Good intentions risk hurting young girls
Sweden’s efforts to protect girls and young women from female genital mutilation (FGM) risk having the opposite effect.
A new study by Malmö University professor Sara Johnsdotter shows that the health and wellbeing of girls are compromised by mandatory examinations and sensationalist reporting.
Johnsdotter has looked into every single case of suspected FGM, 98 cases in total, that led to investigation since the law against the practice was enacted in 1982. This is unique data that has not previously been studied.
“My study shows that the hard line taken by Swedish public authorities regarding this issue has serious consequences. It goes without saying that public agencies should protect girls and young women from genital mutilation, however this should be done in a way that preserves the girls’ integrity and health. Genital examinations that aren’t preceded by rigorous investigation risks hurting girls rather than protecting them.”
Genital examinations that aren’t preceded by rigorous investigation risks hurting girls rather than protecting them.

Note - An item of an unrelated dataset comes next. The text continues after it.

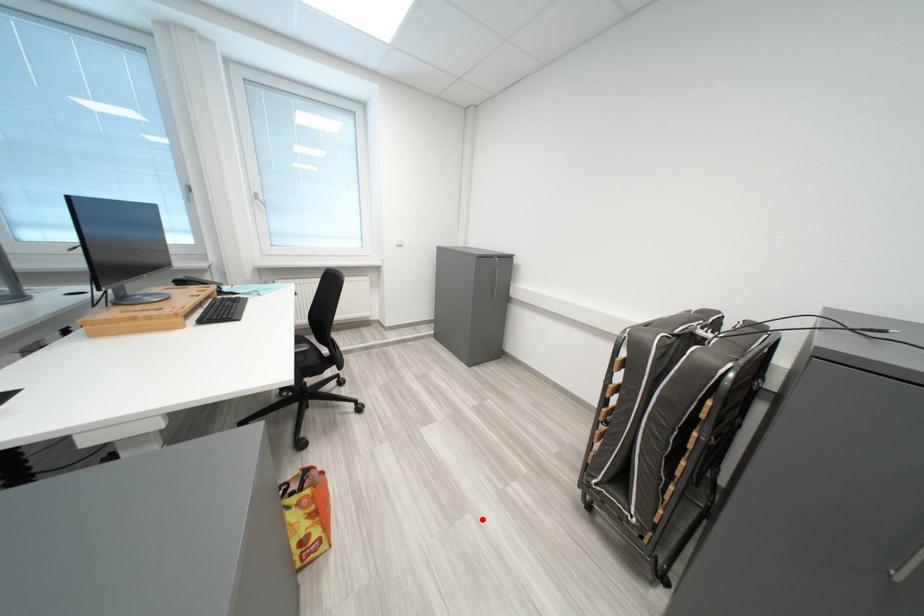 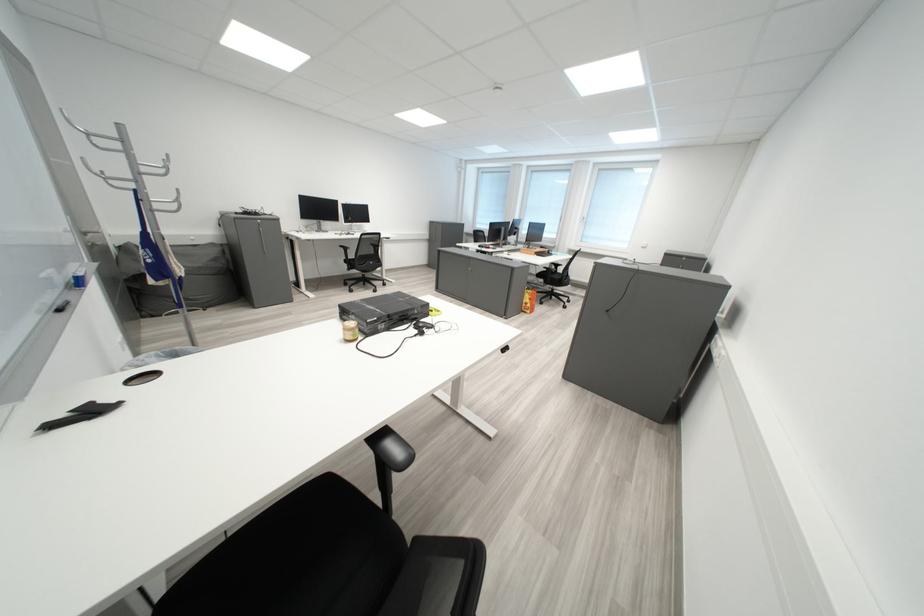 The point at the highlighted location is marked in the first image. Where is the corresponding point in the second image?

Further, the media often portrays the number of girls at risk of being subjected to FGM in the Global North as substantial, even though research shows that a growing number of migrants from countries that observe this tradition disassociate themselves from it.
Painting a false picture of the number of girls who are mutilated creates uncertainty, according to Johnsdotter. A likely consequence is that the risk of FGM increases in families who are undecided.
“The family thinks: ‘If everybody else continues, maybe we should as well?’”
When FGM is suspected in Sweden, the police initiate an investigation. The girl is usually appointed a representative who decides whether to conduct a mandatory examination of the genitals.
“Of the 98 cases I studied, 61 girls had to go through this type of examination. The physician could not detect any signs of genital mutilation in 43 of the cases,” Johnsdotter says.
Only two of the cases ended up in court with both leading to conviction. In both these cases the girls themselves had instigated the investigations.
Johnsdotter’s study shows that multiple girls have been harmed by these mandatory examinations. One Swedish municipality was sentenced to pay compensation for emotional damage after the municipality was deemed to have violated discrimination laws.
“It is important to be watchful, but it is not a crime to be born in a family of African descent,” Johnsdotter says.
“We have to be careful when handling cases of suspected FGM without compromising with girls’ and young women’s right to be protected. It’s possible to conduct an investigation without resorting to extreme measures. A good start is talking to the girl, if she’s old enough, and to her parents.”